**Task description**. Print all of the records. Exclude the images.

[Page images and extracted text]
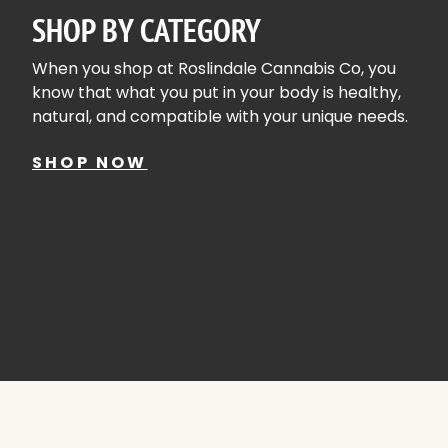
SHOP BY CATEGORY
When you shop at Roslindale Cannabis Co, you
know that what you put in your body is healthy,
natural, and compatible with your unique needs.
SHOP NOW
ACCESSORIES
SHOP A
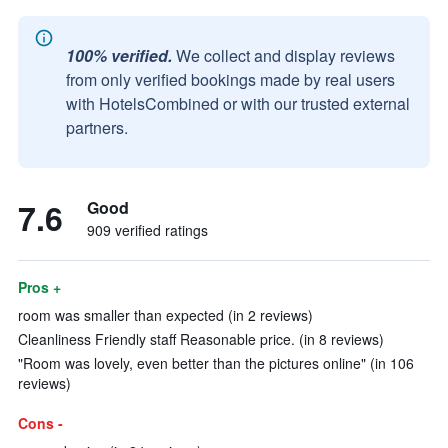
100% verified.
We collect and display reviews
from only verified bookings made by real users
with HotelsCombined or with our trusted external
partners.
7.6
Good
909 verified ratings
Pros +
room was smaller than expected (in 2 reviews)
Cleanliness Friendly staff Reasonable price. (in 8 reviews)
"Room was lovely, even better than the pictures online" (in 106
reviews)
Cons -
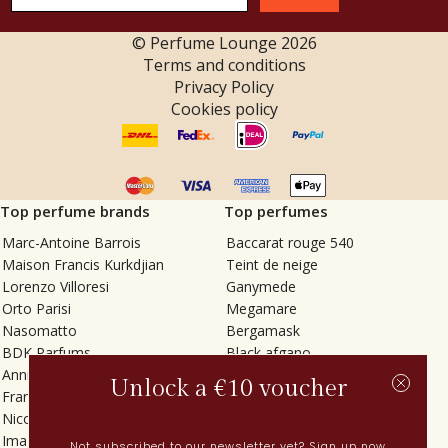
© Perfume Lounge
2026
Terms and conditions
Privacy Policy
Cookies policy
Top perfume brands
Top perfumes
Marc-Antoine Barrois
Baccarat rouge 540
Maison Francis Kurkdjian
Teint de neige
Lorenzo Villoresi
Ganymede
Orto Parisi
Megamare
Nasomatto
Bergamask
BDK Parfums
Black afgano
Annindriya
Gris charnel
Unlock a €10 voucher
Francesca Bianchi
Tilia
Nicolaï
Grand Soir
Imaginary Authors
Vetiver Rain
Not subscribed to our newsletter yet? Sign up now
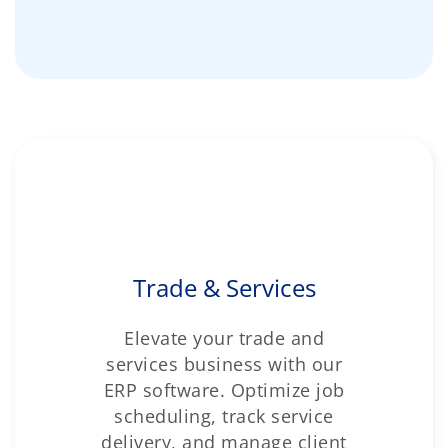
Trade & Services
Elevate your trade and
services business with our
ERP software. Optimize job
scheduling, track service
delivery, and manage client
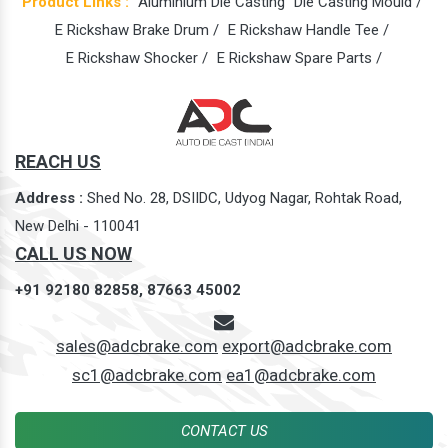
Product Links :
Aluminium Die Casting
Die Casting Mould /
E Rickshaw Brake Drum /
E Rickshaw Handle Tee /
E Rickshaw Shocker /
E Rickshaw Spare Parts /
REACH US
Address :
Shed No. 28, DSIIDC, Udyog Nagar, Rohtak Road,
New Delhi - 110041
CALL US NOW
+91 92180 82858,
87663 45002
sales@adcbrake.com
export@adcbrake.com
sc1@adcbrake.com
ea1@adcbrake.com
CONTACT US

**Exercise response**.
SHOP BY CATEGORY
When you shop at Roslindale Cannabis Co, you
know that what you put in your body is healthy,
natural, and compatible with your unique needs.
SHOP NOW
ACCESSORIES
SHOP A
100% verified.
We collect and display reviews
from only verified bookings made by real users
with HotelsCombined or with our trusted external
partners.
7.6
Good
909 verified ratings
Pros +
room was smaller than expected (in 2 reviews)
Cleanliness Friendly staff Reasonable price. (in 8 reviews)
"Room was lovely, even better than the pictures online" (in 106
reviews)
Cons -
© Perfume Lounge
2026
Terms and conditions
Privacy Policy
Cookies policy
Top perfume brands
Top perfumes
Marc-Antoine Barrois
Baccarat rouge 540
Maison Francis Kurkdjian
Teint de neige
Lorenzo Villoresi
Ganymede
Orto Parisi
Megamare
Nasomatto
Bergamask
BDK Parfums
Black afgano
Annindriya
Gris charnel
Unlock a €10 voucher
Francesca Bianchi
Tilia
Nicolaï
Grand Soir
Imaginary Authors
Vetiver Rain
Not subscribed to our newsletter yet? Sign up now
Trade & Services
Elevate your trade and
services business with our
ERP software. Optimize job
scheduling, track service
delivery, and manage client
Product Links :
Aluminium Die Casting
Die Casting Mould /
E Rickshaw Brake Drum /
E Rickshaw Handle Tee /
E Rickshaw Shocker /
E Rickshaw Spare Parts /
REACH US
Address :
Shed No. 28, DSIIDC, Udyog Nagar, Rohtak Road,
New Delhi - 110041
CALL US NOW
+91 92180 82858,
87663 45002
sales@adcbrake.com
export@adcbrake.com
sc1@adcbrake.com
ea1@adcbrake.com
CONTACT US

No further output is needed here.